Abhinav Gupta, Mohamed Hantush, Rao Govindaraju

Hydrological models are evaluated by comparisons with observed hydrological quantities such as streamflow. A model evaluation procedure should account for dominantly epistemic errors in measured hydrological data such as observed precipitation and streamflow and avoid type-2 errors (rejecting a good model). This study uses quantile random forest (QRF) to develop limits-of-acceptability (LoA) over streamflow that accounts for the measurement uncertainties. A significant advantage of this method is that it can be used to evaluate models even at ungauged basins. In this study, this method was used to evaluate a hydrological model – namely the Sacramento Soil Moisture Accounting (SAC-SMA) in St. Joseph River Watershed (SJRW) – in gauged and hypothetical ungauged scenarios. Using LoA alone to account for uncertainty in data yielded a large number of models as behavioral, suggesting the need for additional measures to develop a more discriminating inference procedure.

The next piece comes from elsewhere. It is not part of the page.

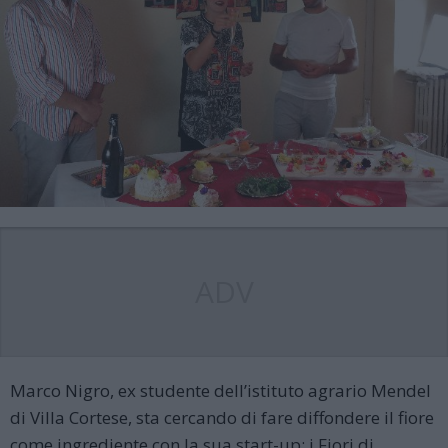
ADV
Marco Nigro, ex studente dell’istituto agrario Mendel
di Villa Cortese, sta cercando di fare diffondere il fiore
come ingrediente con la sua start-up: i Fiori di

Five streamflow-based signatures (i.e., autocorrelation function, Hurst exponent, baseflow index, flow duration curve, and long-term runoff coefficient) were used to further eliminate physically unrealistic models which were considered behavioral by LoAs. The combination of LoAs over streamflow and streamflow-based signatures helped constrain the set of behavioral models in both gauged and ungauged scenarios. Among the signatures used in this study, Hurst exponent and baseflow index were the most useful ones. The NSEs of behavioral models ranged from 0 to 0.65. Very wide predictive uncertainty bounds were obtained in the ungauged scenario. Many of the behavioral models resulted in underestimation (overestimation) of observed high (low) flow. Overall, the methodology used in this study showed promise as a model inference strategy.